◆ **Exercise directions**:
Please copy each line of the data that includes the string "Orthopedics".

◆ **Given information**:
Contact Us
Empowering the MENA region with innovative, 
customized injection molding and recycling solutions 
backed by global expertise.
...
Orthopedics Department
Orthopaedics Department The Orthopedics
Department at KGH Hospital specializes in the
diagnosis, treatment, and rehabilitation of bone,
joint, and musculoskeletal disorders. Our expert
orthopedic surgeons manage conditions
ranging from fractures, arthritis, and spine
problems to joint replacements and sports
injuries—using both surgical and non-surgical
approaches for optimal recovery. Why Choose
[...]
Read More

◆ **Response box**:
Orthopedics Department
Orthopaedics Department The Orthopedics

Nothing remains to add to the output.